## WHAT IS NEEDED
Could you find every line in the records below that contains the word "estaba" and copy it?

## TASK DATA
--------------------
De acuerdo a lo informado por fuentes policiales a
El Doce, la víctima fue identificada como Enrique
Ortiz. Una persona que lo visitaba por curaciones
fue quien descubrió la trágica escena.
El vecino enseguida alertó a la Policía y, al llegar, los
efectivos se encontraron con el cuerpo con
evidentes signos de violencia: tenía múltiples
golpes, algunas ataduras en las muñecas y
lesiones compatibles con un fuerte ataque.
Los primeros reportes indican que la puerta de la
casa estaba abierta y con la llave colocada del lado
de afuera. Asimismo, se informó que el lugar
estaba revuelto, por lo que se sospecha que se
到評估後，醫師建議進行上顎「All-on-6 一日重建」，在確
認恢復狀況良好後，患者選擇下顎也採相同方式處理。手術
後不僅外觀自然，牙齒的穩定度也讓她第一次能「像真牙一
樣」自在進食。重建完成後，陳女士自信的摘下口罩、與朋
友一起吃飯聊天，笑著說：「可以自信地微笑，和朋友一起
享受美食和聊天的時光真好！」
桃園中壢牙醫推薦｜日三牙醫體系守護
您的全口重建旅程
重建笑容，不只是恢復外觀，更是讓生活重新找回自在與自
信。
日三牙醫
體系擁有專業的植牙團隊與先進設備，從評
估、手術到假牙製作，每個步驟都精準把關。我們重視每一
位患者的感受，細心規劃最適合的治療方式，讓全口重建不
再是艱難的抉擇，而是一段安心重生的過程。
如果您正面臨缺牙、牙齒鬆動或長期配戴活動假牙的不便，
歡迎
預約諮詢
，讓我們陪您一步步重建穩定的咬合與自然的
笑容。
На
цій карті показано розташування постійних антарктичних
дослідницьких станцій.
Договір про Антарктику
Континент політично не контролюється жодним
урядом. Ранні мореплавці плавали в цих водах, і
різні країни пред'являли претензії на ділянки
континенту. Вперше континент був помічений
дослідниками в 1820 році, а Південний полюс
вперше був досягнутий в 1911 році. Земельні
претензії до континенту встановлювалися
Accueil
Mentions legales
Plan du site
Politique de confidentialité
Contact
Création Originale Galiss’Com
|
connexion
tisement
--------------------
## RESULT OF THE EXERCISE
casa estaba abierta y con la llave colocada del lado
estaba revuelto, por lo que se sospecha que se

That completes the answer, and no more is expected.